Terence Blanchard tells ‘our story’ at the Metropolitan Opera
Terence Blanchard has received a lot of buzz recently, and for good reason. His Fire Shut Up in My Bones, which opens the Metropolitan Opera’s season on Monday, will be the first opera written by a Black American composer to be staged by that esteemed New York organization. Furthermore, the cast, librettist and author of the book from which the story came are all Black. While the history of Black composers being denied the privilege of having their works showcased at the Met is another topic to consider, there is a more important event here, Blanchard says, the telling of “our” story.
First, while the Grammy-winning composer says it is an overwhelming honor for his work to be showcased this way, he has mixed emotions.
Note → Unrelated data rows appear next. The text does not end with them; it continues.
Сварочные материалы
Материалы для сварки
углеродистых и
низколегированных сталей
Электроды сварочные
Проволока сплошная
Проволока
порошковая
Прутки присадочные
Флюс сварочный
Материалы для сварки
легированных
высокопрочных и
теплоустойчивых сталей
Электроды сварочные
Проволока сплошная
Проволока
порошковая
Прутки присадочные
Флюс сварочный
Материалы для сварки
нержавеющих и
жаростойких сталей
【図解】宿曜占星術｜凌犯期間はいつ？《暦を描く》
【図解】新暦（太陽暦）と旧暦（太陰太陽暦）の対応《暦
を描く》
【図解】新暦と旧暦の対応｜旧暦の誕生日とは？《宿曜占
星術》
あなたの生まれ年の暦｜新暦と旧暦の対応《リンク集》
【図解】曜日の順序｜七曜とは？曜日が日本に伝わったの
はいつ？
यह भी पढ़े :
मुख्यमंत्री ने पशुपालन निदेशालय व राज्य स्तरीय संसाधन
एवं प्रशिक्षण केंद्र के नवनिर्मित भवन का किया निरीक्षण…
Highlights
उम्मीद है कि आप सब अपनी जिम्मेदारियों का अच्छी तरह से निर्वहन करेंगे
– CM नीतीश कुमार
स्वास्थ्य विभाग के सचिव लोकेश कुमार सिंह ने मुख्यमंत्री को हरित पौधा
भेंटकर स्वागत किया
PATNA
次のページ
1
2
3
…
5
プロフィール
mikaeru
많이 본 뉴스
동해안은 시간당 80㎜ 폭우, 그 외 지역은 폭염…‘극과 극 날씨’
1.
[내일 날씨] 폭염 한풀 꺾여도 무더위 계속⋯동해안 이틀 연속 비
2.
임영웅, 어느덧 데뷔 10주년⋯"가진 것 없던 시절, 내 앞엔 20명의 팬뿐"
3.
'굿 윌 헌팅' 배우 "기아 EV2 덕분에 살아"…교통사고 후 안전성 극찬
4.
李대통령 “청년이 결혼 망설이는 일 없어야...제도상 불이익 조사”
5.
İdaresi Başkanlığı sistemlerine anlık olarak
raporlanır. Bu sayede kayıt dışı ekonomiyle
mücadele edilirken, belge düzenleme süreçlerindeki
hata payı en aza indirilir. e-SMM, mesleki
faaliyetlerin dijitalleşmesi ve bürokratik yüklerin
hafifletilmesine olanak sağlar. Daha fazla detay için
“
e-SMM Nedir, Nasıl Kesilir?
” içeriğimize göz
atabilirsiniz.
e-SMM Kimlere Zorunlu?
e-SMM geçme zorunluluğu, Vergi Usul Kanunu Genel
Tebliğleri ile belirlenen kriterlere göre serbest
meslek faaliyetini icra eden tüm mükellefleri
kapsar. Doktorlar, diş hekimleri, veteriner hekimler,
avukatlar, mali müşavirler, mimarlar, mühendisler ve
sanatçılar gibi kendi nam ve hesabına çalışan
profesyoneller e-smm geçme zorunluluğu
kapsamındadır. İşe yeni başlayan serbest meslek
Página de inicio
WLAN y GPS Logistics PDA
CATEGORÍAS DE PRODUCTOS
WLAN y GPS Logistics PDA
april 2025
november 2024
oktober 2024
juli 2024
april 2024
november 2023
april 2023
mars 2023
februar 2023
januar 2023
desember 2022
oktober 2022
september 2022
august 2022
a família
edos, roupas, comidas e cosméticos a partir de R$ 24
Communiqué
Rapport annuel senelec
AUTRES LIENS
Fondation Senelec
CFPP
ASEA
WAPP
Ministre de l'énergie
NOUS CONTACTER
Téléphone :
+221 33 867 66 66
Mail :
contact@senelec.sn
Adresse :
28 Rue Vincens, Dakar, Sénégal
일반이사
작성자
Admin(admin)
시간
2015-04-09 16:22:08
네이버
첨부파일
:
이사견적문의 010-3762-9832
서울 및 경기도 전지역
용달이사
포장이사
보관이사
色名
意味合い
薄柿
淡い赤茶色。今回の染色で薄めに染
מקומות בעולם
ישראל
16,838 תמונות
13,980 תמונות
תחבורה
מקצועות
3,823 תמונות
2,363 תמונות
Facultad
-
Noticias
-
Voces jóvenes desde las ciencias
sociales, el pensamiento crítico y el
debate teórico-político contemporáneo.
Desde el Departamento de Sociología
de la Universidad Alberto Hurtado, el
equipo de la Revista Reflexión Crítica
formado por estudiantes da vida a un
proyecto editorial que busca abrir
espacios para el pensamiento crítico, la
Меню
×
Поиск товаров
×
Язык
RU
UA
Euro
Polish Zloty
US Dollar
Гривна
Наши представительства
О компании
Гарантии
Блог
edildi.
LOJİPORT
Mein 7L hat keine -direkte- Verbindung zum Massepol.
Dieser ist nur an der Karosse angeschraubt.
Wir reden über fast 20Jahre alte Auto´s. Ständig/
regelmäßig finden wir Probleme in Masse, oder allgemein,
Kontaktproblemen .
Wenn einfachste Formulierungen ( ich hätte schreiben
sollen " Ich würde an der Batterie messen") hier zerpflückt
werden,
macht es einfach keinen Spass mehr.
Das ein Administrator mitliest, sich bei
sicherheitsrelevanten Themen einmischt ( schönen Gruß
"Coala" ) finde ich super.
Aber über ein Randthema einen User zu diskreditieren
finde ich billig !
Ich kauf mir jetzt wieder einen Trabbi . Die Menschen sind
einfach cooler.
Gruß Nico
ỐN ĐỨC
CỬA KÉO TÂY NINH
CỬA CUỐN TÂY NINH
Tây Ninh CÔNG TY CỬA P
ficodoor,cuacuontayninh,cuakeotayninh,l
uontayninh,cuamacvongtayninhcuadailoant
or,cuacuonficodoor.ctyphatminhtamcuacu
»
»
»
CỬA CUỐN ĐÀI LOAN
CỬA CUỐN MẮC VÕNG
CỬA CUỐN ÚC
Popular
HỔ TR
William Grant Still, Hale Smith, Roger Dickerson, Howard Swanson and many other great Black composers weren't even considered being in this position during their lifetimes. In a New York Times article about Blanchard, Still and his librettist, Langston Hughes, were called dilettantes by the Met in 1942, which Blanchard thought was enormously disrespectful.
“I can't let those people down,” Blanchard says. “I'm proud of not just for myself, but of [choreographer] Camille Brown, [director] James Robinson, [soprano] Angel Blue and all the people that are involved with bringing [librettist] Kasi Lemmon’s words to life.”
The telling of the Black American story is the telling of America, he says.
“Our stories don't exist in a vacuum. Our stories are universal, just like anybody else. We want to be loved and respected. We hurt, and we were abused like other people. But throughout that abuse, some people rise to the occasion.”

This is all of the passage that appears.